Work required:
The response should be a faithful copy of every record, with nothing left out.

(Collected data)
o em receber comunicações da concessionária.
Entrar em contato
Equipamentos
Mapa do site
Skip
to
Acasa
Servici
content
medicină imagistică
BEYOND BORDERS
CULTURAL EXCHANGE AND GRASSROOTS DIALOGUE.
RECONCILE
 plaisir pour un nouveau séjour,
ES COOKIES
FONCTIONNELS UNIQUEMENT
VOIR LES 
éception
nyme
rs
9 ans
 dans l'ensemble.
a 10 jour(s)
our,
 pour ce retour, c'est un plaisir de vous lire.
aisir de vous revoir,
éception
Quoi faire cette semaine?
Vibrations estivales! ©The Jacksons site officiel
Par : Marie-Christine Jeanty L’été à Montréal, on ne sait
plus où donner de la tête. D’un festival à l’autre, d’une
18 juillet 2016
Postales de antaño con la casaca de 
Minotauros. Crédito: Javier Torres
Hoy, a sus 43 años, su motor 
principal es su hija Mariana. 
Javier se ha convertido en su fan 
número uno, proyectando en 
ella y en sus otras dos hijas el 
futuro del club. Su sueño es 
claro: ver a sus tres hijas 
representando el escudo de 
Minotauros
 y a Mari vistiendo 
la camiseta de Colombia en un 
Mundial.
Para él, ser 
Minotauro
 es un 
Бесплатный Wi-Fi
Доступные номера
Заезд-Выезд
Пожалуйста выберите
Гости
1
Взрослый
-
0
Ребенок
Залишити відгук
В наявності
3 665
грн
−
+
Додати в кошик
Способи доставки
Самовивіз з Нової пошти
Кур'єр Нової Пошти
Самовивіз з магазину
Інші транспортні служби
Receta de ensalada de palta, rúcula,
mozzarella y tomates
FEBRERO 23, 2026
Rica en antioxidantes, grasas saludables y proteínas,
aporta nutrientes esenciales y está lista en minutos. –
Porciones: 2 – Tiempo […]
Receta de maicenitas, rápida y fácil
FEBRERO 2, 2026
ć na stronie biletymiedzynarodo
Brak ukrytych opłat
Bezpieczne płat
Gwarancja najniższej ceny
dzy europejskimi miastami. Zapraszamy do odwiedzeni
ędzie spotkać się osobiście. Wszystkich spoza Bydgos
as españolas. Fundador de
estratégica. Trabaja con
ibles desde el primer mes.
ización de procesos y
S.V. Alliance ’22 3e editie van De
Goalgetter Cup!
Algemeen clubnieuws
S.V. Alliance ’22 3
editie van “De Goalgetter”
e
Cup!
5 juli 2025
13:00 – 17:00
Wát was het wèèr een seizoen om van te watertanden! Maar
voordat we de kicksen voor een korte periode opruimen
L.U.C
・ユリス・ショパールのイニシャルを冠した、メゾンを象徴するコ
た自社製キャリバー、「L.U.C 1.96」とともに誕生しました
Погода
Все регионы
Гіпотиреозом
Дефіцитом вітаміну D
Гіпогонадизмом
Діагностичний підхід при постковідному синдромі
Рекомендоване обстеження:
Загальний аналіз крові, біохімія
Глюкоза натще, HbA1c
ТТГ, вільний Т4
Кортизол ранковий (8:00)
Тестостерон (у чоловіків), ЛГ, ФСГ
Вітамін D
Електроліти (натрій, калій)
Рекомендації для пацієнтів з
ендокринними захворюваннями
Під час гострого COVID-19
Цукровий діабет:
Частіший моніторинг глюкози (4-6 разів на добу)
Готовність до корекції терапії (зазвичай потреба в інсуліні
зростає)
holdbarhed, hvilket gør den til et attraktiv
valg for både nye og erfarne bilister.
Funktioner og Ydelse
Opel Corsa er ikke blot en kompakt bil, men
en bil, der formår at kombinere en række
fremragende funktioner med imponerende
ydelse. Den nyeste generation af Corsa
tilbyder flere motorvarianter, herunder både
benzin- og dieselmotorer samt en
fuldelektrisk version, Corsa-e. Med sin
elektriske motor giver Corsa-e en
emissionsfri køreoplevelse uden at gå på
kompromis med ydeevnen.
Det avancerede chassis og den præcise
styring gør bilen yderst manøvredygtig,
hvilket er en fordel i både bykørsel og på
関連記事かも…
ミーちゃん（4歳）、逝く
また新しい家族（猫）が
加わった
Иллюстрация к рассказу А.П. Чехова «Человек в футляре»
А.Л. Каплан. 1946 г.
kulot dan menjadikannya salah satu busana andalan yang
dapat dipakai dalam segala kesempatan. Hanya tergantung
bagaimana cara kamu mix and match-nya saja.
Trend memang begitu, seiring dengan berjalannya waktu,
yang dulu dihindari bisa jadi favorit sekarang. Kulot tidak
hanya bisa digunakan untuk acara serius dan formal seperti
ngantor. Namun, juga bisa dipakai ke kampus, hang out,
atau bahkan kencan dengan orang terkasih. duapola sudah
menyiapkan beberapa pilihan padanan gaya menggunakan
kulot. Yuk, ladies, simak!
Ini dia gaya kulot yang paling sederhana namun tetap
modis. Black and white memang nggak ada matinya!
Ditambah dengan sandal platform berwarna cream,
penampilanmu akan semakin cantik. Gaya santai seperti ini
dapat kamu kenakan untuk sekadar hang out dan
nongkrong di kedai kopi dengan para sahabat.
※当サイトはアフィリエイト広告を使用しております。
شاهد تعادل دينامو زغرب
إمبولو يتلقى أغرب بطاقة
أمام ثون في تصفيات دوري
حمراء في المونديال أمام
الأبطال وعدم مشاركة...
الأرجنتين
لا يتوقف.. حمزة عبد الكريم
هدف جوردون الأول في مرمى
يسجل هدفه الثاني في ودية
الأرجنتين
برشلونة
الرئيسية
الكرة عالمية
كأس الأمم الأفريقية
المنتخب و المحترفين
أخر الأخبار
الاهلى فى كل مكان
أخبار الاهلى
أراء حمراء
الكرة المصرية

Reply to the exercise:
o em receber comunicações da concessionária.
Entrar em contato
Equipamentos
Mapa do site
Skip
to
Acasa
Servici
content
medicină imagistică
BEYOND BORDERS
CULTURAL EXCHANGE AND GRASSROOTS DIALOGUE.
RECONCILE
 plaisir pour un nouveau séjour,
ES COOKIES
FONCTIONNELS UNIQUEMENT
VOIR LES 
éception
nyme
rs
9 ans
 dans l'ensemble.
a 10 jour(s)
our,
 pour ce retour, c'est un plaisir de vous lire.
aisir de vous revoir,
éception
Quoi faire cette semaine?
Vibrations estivales! ©The Jacksons site officiel
Par : Marie-Christine Jeanty L’été à Montréal, on ne sait
plus où donner de la tête. D’un festival à l’autre, d’une
18 juillet 2016
Postales de antaño con la casaca de 
Minotauros. Crédito: Javier Torres
Hoy, a sus 43 años, su motor 
principal es su hija Mariana. 
Javier se ha convertido en su fan 
número uno, proyectando en 
ella y en sus otras dos hijas el 
futuro del club. Su sueño es 
claro: ver a sus tres hijas 
representando el escudo de 
Minotauros
 y a Mari vistiendo 
la camiseta de Colombia en un 
Mundial.
Para él, ser 
Minotauro
 es un 
Бесплатный Wi-Fi
Доступные номера
Заезд-Выезд
Пожалуйста выберите
Гости
1
Взрослый
-
0
Ребенок
Залишити відгук
В наявності
3 665
грн
−
+
Додати в кошик
Способи доставки
Самовивіз з Нової пошти
Кур'єр Нової Пошти
Самовивіз з магазину
Інші транспортні служби
Receta de ensalada de palta, rúcula,
mozzarella y tomates
FEBRERO 23, 2026
Rica en antioxidantes, grasas saludables y proteínas,
aporta nutrientes esenciales y está lista en minutos. –
Porciones: 2 – Tiempo […]
Receta de maicenitas, rápida y fácil
FEBRERO 2, 2026
ć na stronie biletymiedzynarodo
Brak ukrytych opłat
Bezpieczne płat
Gwarancja najniższej ceny
dzy europejskimi miastami. Zapraszamy do odwiedzeni
ędzie spotkać się osobiście. Wszystkich spoza Bydgos
as españolas. Fundador de
estratégica. Trabaja con
ibles desde el primer mes.
ización de procesos y
S.V. Alliance ’22 3e editie van De
Goalgetter Cup!
Algemeen clubnieuws
S.V. Alliance ’22 3
editie van “De Goalgetter”
e
Cup!
5 juli 2025
13:00 – 17:00
Wát was het wèèr een seizoen om van te watertanden! Maar
voordat we de kicksen voor een korte periode opruimen
L.U.C
・ユリス・ショパールのイニシャルを冠した、メゾンを象徴するコ
た自社製キャリバー、「L.U.C 1.96」とともに誕生しました
Погода
Все регионы
Гіпотиреозом
Дефіцитом вітаміну D
Гіпогонадизмом
Діагностичний підхід при постковідному синдромі
Рекомендоване обстеження:
Загальний аналіз крові, біохімія
Глюкоза натще, HbA1c
ТТГ, вільний Т4
Кортизол ранковий (8:00)
Тестостерон (у чоловіків), ЛГ, ФСГ
Вітамін D
Електроліти (натрій, калій)
Рекомендації для пацієнтів з
ендокринними захворюваннями
Під час гострого COVID-19
Цукровий діабет:
Частіший моніторинг глюкози (4-6 разів на добу)
Готовність до корекції терапії (зазвичай потреба в інсуліні
зростає)
holdbarhed, hvilket gør den til et attraktiv
valg for både nye og erfarne bilister.
Funktioner og Ydelse
Opel Corsa er ikke blot en kompakt bil, men
en bil, der formår at kombinere en række
fremragende funktioner med imponerende
ydelse. Den nyeste generation af Corsa
tilbyder flere motorvarianter, herunder både
benzin- og dieselmotorer samt en
fuldelektrisk version, Corsa-e. Med sin
elektriske motor giver Corsa-e en
emissionsfri køreoplevelse uden at gå på
kompromis med ydeevnen.
Det avancerede chassis og den præcise
styring gør bilen yderst manøvredygtig,
hvilket er en fordel i både bykørsel og på
関連記事かも…
ミーちゃん（4歳）、逝く
また新しい家族（猫）が
加わった
Иллюстрация к рассказу А.П. Чехова «Человек в футляре»
А.Л. Каплан. 1946 г.
kulot dan menjadikannya salah satu busana andalan yang
dapat dipakai dalam segala kesempatan. Hanya tergantung
bagaimana cara kamu mix and match-nya saja.
Trend memang begitu, seiring dengan berjalannya waktu,
yang dulu dihindari bisa jadi favorit sekarang. Kulot tidak
hanya bisa digunakan untuk acara serius dan formal seperti
ngantor. Namun, juga bisa dipakai ke kampus, hang out,
atau bahkan kencan dengan orang terkasih. duapola sudah
menyiapkan beberapa pilihan padanan gaya menggunakan
kulot. Yuk, ladies, simak!
Ini dia gaya kulot yang paling sederhana namun tetap
modis. Black and white memang nggak ada matinya!
Ditambah dengan sandal platform berwarna cream,
penampilanmu akan semakin cantik. Gaya santai seperti ini
dapat kamu kenakan untuk sekadar hang out dan
nongkrong di kedai kopi dengan para sahabat.
※当サイトはアフィリエイト広告を使用しております。
شاهد تعادل دينامو زغرب
إمبولو يتلقى أغرب بطاقة
أمام ثون في تصفيات دوري
حمراء في المونديال أمام
الأبطال وعدم مشاركة...
الأرجنتين
لا يتوقف.. حمزة عبد الكريم
هدف جوردون الأول في مرمى
يسجل هدفه الثاني في ودية
الأرجنتين
برشلونة
الرئيسية
الكرة عالمية
كأس الأمم الأفريقية
المنتخب و المحترفين
أخر الأخبار
الاهلى فى كل مكان
أخبار الاهلى
أراء حمراء
الكرة المصرية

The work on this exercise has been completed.